Last month representatives from all levels of hockey met in Minnesota at the Mayo Clinic with one goal in mind: finding a way to reduce the number of concussions in hockey, particularly at the youth level. It’s a goal many youth coaches in Colorado share.
“As the kids get older, they need to be able to play the sport with some contact. I just think that the type of contact has to really be cracked down on, early, and all the way up through the ranks,” said Boulder Valley Youth Hockey coach, Chris Herdic.

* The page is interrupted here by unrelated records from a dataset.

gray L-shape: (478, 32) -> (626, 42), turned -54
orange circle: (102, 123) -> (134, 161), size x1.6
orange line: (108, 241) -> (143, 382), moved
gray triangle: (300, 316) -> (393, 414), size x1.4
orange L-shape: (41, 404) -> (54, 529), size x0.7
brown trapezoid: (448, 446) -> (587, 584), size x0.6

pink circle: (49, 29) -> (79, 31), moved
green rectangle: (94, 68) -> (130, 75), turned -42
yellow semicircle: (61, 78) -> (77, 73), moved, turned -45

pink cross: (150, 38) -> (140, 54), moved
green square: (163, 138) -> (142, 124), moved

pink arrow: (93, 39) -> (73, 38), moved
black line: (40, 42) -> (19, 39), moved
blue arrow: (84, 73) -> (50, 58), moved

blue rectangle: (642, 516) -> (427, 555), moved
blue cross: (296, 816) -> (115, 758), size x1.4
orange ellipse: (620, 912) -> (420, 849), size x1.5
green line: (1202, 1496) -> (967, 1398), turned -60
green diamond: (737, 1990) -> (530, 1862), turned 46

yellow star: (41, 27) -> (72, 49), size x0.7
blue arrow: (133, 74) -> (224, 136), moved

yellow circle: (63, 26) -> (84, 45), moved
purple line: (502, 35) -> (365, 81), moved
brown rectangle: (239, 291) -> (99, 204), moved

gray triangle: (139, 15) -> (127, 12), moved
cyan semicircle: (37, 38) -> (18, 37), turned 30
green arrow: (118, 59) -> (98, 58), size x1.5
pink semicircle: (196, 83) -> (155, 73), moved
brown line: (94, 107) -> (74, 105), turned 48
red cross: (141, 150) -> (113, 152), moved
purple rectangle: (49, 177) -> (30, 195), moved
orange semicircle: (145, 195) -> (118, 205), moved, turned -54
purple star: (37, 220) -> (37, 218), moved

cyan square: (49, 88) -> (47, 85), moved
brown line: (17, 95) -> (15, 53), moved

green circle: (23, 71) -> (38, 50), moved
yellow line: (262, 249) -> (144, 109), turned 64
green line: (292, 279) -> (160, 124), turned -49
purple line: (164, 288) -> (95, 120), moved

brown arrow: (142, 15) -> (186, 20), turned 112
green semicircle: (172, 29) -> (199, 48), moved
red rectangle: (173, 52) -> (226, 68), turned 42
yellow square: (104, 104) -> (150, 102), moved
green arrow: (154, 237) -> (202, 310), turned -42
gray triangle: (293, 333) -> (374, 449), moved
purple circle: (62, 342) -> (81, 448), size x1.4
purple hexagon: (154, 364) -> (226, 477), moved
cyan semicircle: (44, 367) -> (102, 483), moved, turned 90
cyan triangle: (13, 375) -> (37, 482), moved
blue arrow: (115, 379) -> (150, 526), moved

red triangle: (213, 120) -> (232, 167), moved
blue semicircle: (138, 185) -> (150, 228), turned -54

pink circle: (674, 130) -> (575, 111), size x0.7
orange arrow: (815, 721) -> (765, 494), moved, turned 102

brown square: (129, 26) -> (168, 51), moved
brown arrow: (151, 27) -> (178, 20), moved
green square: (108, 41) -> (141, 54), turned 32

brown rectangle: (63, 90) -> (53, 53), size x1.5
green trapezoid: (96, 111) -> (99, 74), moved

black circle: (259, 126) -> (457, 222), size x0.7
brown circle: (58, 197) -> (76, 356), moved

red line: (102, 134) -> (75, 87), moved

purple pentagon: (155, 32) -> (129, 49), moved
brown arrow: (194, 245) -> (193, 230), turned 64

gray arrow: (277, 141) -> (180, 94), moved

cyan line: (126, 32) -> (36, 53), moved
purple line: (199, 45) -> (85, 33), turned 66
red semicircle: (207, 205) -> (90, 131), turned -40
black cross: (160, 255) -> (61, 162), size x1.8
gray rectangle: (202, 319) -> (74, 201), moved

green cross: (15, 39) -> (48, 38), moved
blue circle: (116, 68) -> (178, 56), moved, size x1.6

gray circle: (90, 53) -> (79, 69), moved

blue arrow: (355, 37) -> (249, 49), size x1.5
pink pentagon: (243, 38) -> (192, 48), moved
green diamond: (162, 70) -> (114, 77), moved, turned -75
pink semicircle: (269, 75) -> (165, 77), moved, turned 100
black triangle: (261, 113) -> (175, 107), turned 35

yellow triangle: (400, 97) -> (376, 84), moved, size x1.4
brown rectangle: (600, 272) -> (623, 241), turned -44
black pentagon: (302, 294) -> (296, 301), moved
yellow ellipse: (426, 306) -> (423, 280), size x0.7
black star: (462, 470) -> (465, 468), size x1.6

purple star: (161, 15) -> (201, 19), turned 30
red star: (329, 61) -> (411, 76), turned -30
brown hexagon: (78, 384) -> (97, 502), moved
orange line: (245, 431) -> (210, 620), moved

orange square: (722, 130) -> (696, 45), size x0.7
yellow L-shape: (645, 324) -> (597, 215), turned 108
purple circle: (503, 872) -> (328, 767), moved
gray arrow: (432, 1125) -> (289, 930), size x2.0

The Mayo Clinic discussions considered upping the age players begin checking from 11 to 13 as a way of reducing younger injuries. Many youth organizations have checking clinics or classes that show players how to be safe and respectful when hitting on the ice.
“We definitely got taught. Coaches told us how to hit, how not to hit, how to absorb a hit, and how to keep your head up so you’re not getting blindsided or having your neck crushed,” said CU club hockey player, Chase Komatz.
Last month the New York Times reported 18 percent of hockey injuries are from concussions, and in the NHL, 75 percent of those concussions happen to the guy without the puck. Herdic has coached ten to eleven year olds the game for years and even at that age has seen kids miss shifts or periods of hockey, complaining their heads hurt.
For Komatz and another University of Colorado teammate, head injuries are not new. Komatz suffered a head injury while playing for his club team last year that sent him to the hospital. His teammate, Jeff Palmer, had a grade three concussion (the most serious type of concussion a person can have) that triggered a seizure and kept him off the ice for two months. While the hit on Komatz was a penalty, Palmer was injured on a legal check.
“It was a legal hit, just at a weird angle. That’s all it was. I saw a tape of it and I just hit the side of my head real hard. It wasn’t a bad hit or anything,” Palmer said.
Both players have played the sport at competitive levels, and they have definitely seen the sport get more aggressive and more physical as they’ve gotten older.
“It’s a little less aggressive but the hits are bigger, though. They’re bigger guys, so obviously it’s going to hurt more,” said Komatz.
“The guys are bigger, the guys are stronger. You’re going to get hit harder, definitely,” said Palmer.
Despite their head injuries, the players know what is at stake every time they get back on the ice. Komatz said he is always conscientious when he goes into the corner to retrieve a puck. Many head injuries can happen in the corner of the ice when a player turns his/her back to the charging opposition.
Youth hockey organizations are taking the initiative to combat the concussion problem in their own rinks. Some have gone as far as requiring players to take tests to determine damage done to their brains after a player gets a concussion. One such test is the Immediate Post-Concussion Assessment and Cognitive Testing (ImPACT).
Boulder Valley hockey mom, Lisa Corely, was in an organization that did this test and said its benefits were outstanding. “The association we used to play for required the players to all go get an ImPACT test. It measures the brain activity at the beginning of the hockey season, so they want the kids to have them at this young age when they start hitting. After a concussion, they go back and do the ImPACT test again and they can see what brain activity was affected from the concussion.”
“It’s not a bad idea because then you know what impact that one concussion or second concussion or third concussion has had on the player, if any,” Corley said.
While it is unclear how drastically the game will change because of concussions, already players and spectators are seeing new rules emerging in the NHL and youth leagues making certain checks illegal. The decisions at the Mayo Clinic could change the future of the game, and the future health of its players.